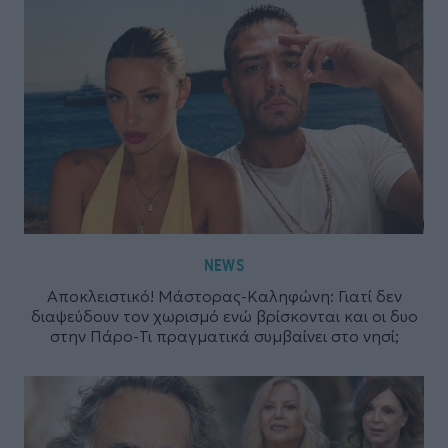
NEWS
Αποκλειστικό! Μάστορας-Καληφώνη: Γιατί δεν
διαψεύδουν τον χωρισμό ενώ βρίσκονται και οι δυο
στην Πάρο-Τι πραγματικά συμβαίνει στο νησί;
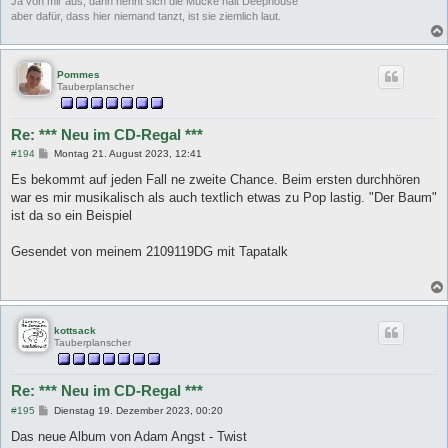
Ja von mir aus, dann nennt sich die Mucke halt Deephouse
aber dafür, dass hier niemand tanzt, ist sie ziemlich laut.
Pommes
Tauberplanscher
Re: *** Neu im CD-Regal ***
B
#194
Montag 21. August 2023, 12:41
e
i
Es bekommt auf jeden Fall ne zweite Chance. Beim ersten durchhören
t
war es mir musikalisch als auch textlich etwas zu Pop lastig. "Der Baum"
r
a
ist da so ein Beispiel
g
Gesendet von meinem 2109119DG mit Tapatalk
kottsack
Tauberplanscher
Re: *** Neu im CD-Regal ***
B
#195
Dienstag 19. Dezember 2023, 00:20
e
i
Das neue Album von Adam Angst - Twist
t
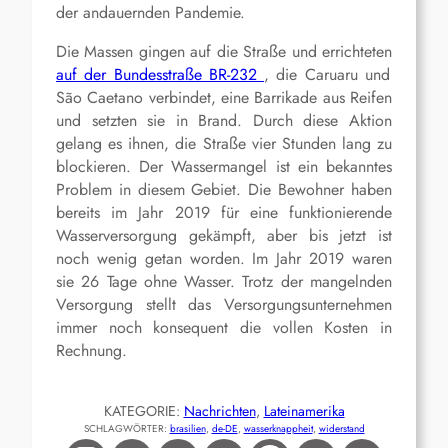
der andauernden Pandemie.
Die Massen gingen auf die Straße und errichteten
auf der Bundesstraße BR-232
, die Caruaru und
São Caetano verbindet, eine Barrikade aus Reifen
und setzten sie in Brand. Durch diese Aktion
gelang es ihnen, die Straße vier Stunden lang zu
blockieren. Der Wassermangel ist ein bekanntes
Problem in diesem Gebiet. Die Bewohner haben
bereits im Jahr 2019 für eine funktionierende
Wasserversorgung gekämpft, aber bis jetzt ist
noch wenig getan worden. Im Jahr 2019 waren
sie 26 Tage ohne Wasser. Trotz der mangelnden
Versorgung stellt das Versorgungsunternehmen
immer noch konsequent die vollen Kosten in
Rechnung.
KATEGORIE:
Nachrichten
, 
Lateinamerika
SCHLAGWÖRTER:
brasilien
, 
de-DE
, 
wasserknappheit
, 
widerstand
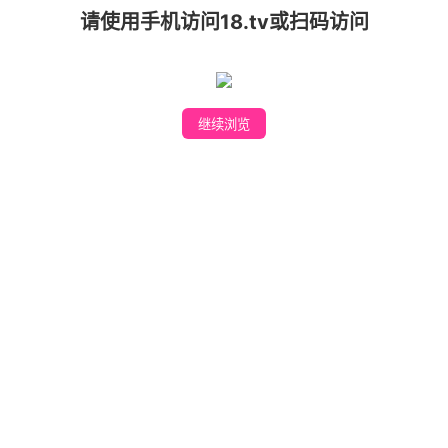
请使用手机访问18.tv或扫码访问
爱啪APP
继续浏览
下载安装
私人专属美女直播 APP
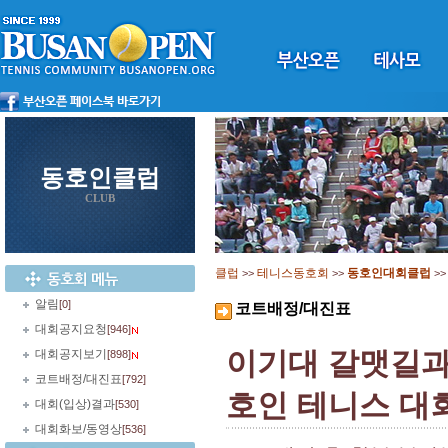
동호인클럽
CLUB
클럽
테니스동호회
동호인대회클럽
>>
>>
>
알림
[0]
코트배정/대진표
대회공지요청
[946]
이기대 갈맷길과
대회공지보기
[898]
코트배정/대진표
[792]
호인 테니스 대회 
대회(입상)결과
[530]
대회화보/동영상
[536]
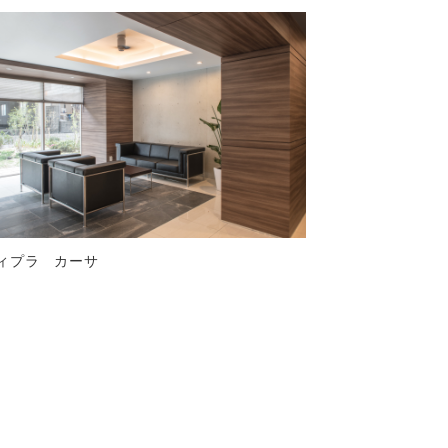
ィプラ カーサ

==*==

Exercise requirements: List the lines of the records where "Jahr" occurs.

Response area:
bereits im Jahr 2019 für eine funktionierende
noch wenig getan worden. Im Jahr 2019 waren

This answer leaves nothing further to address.